Back in the 1960s, the BBC's Tomorrow's World programme came up with stuff like this all the time: disposable clothes made of paper, cars that change colour according to your mood, and intelligent houses run by computers.

But think of all the impracticalities. I for one don't relish the idea of having to reboot my home five times a day. Maybe it'll reboot itself whenever you hold down three light switches simultaneously?

Instead, take a look at how little the PC has changed in 21 years. Today's desktop PC is little smaller than IBM's original, and is still dominated by keyboard input.

Sure, notebook computers are a far cry from the hulking Osborne 1, but they're still too expensive to be commonplace.

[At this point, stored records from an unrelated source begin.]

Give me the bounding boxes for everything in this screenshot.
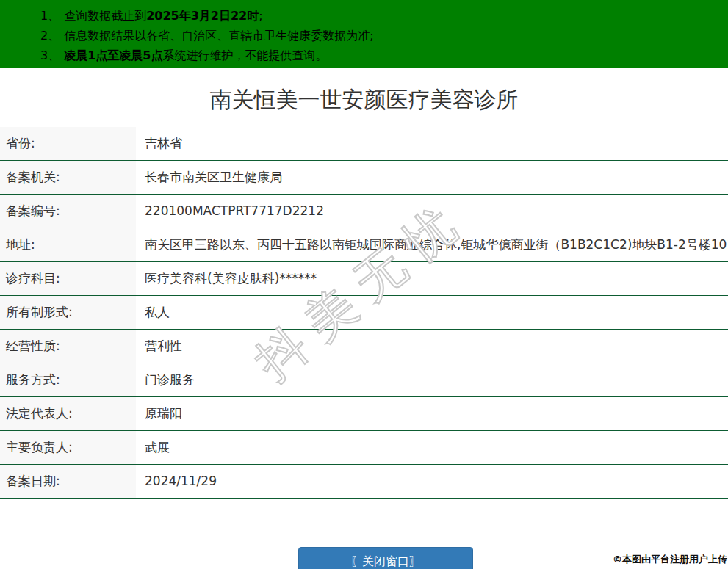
table-row-legal-representative: 法定代表人: 原瑞阳: [0, 397, 728, 431]
notice-text-bold: 凌晨1点至凌晨5点: [64, 48, 162, 62]
field-value: 医疗美容科(美容皮肤科)******: [136, 262, 728, 295]
field-label: 备案日期:: [0, 465, 136, 498]
notice-number: 3、: [40, 48, 60, 62]
info-table: 省份: 吉林省 备案机关: 长春市南关区卫生健康局 备案编号: 220100MA…: [0, 127, 728, 499]
field-value: 武展: [136, 431, 728, 464]
notice-text: 信息数据结果以各省、自治区、直辖市卫生健康委数据为准;: [64, 29, 373, 43]
field-value: 220100MACTPRT7717D2212: [136, 195, 728, 228]
field-value: 吉林省: [136, 127, 728, 160]
notice-line-3: 3、凌晨1点至凌晨5点系统进行维护，不能提供查询。: [0, 46, 728, 65]
field-label: 所有制形式:: [0, 296, 136, 329]
page-title: 南关恒美一世安颜医疗美容诊所: [0, 86, 728, 114]
table-row-business-nature: 经营性质: 营利性: [0, 330, 728, 363]
table-row-filing-authority: 备案机关: 长春市南关区卫生健康局: [0, 161, 728, 195]
field-value: 营利性: [136, 330, 728, 363]
field-label: 省份:: [0, 127, 136, 160]
field-label: 服务方式:: [0, 363, 136, 396]
notice-line-2: 2、信息数据结果以各省、自治区、直辖市卫生健康委数据为准;: [0, 26, 728, 46]
upload-attribution: ©本图由平台注册用户上传: [613, 553, 727, 566]
notice-line-1: 1、查询数据截止到2025年3月2日22时;: [0, 6, 728, 26]
table-row-filing-date: 备案日期: 2024/11/29: [0, 465, 728, 499]
field-label: 经营性质:: [0, 330, 136, 363]
field-value: 原瑞阳: [136, 397, 728, 430]
table-row-departments: 诊疗科目: 医疗美容科(美容皮肤科)******: [0, 262, 728, 296]
field-value: 南关区甲三路以东、丙四十五路以南钜城国际商业综合体,钜城华億商业街（B1B2C1…: [136, 228, 728, 261]
field-label: 地址:: [0, 228, 136, 261]
field-label: 备案编号:: [0, 195, 136, 228]
table-row-filing-number: 备案编号: 220100MACTPRT7717D2212: [0, 195, 728, 228]
notice-text: 查询数据截止到: [64, 9, 146, 23]
notice-number: 1、: [40, 9, 60, 23]
close-window-button[interactable]: 〖关闭窗口〗: [298, 547, 473, 569]
field-label: 主要负责人:: [0, 431, 136, 464]
notice-banner: 1、查询数据截止到2025年3月2日22时; 2、信息数据结果以各省、自治区、直…: [0, 0, 728, 68]
notice-number: 2、: [40, 29, 60, 43]
field-value: 门诊服务: [136, 363, 728, 396]
table-row-ownership: 所有制形式: 私人: [0, 296, 728, 330]
table-row-province: 省份: 吉林省: [0, 127, 728, 161]
field-label: 诊疗科目:: [0, 262, 136, 295]
table-row-address: 地址: 南关区甲三路以东、丙四十五路以南钜城国际商业综合体,钜城华億商业街（B1…: [0, 228, 728, 262]
field-label: 法定代表人:: [0, 397, 136, 430]
field-value: 长春市南关区卫生健康局: [136, 161, 728, 194]
table-row-person-in-charge: 主要负责人: 武展: [0, 431, 728, 465]
notice-text-bold: 2025年3月2日22时: [146, 9, 259, 23]
table-row-service-mode: 服务方式: 门诊服务: [0, 363, 728, 397]
field-value: 私人: [136, 296, 728, 329]
notice-text: 系统进行维护，不能提供查询。: [162, 48, 327, 62]
notice-text: ;: [259, 9, 262, 23]
field-value: 2024/11/29: [136, 465, 728, 498]
field-label: 备案机关:: [0, 161, 136, 194]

In fact, most attempts at making PCs smaller are rudely derided in the workplace as being domestic toys, a criticism levelled at Apple's iMac series, and the all-in-ones from Hewlett Packard and Acer.

Miniaturisation has its own problems. Look at your wristwatch now. If it was a Dick Tracy videowatch, the angle of your arm and the proximity to your face would force callers to stare up your nostrils in glorious close-up.

To avoid this, you would have to hold the watch in front of your face, looking like Adam Ant did 21 years ago in the Prince Charming video.

If I was futurologist for a day, my prediction for the next 21 years of personal computing would be more of the same: more wireless networking of devices and more integration of handheld products as an adjunct to, not a replacement for, PCs.

Videophones are probably on the way, but they'll be on a screen, not inserted into my internal organs, thank you very much.

Voice control, video recognition and tablet screens must come, otherwise we'll be stuck with keyboards and mice forever. Yet printers will still exist, and so will scanners.

We'll still wear clothes made of fabric, and not all cameras will be digital. There will be no George Jetson rocket cars, and hopefully no Shockwave-embedded toilet paper.

But I could be wrong. It could well be that in 21 years' time videowatches will have made nostril vision as commonplace as text messaging is today.

For the futurologist, ridicule is nothing to be scared of.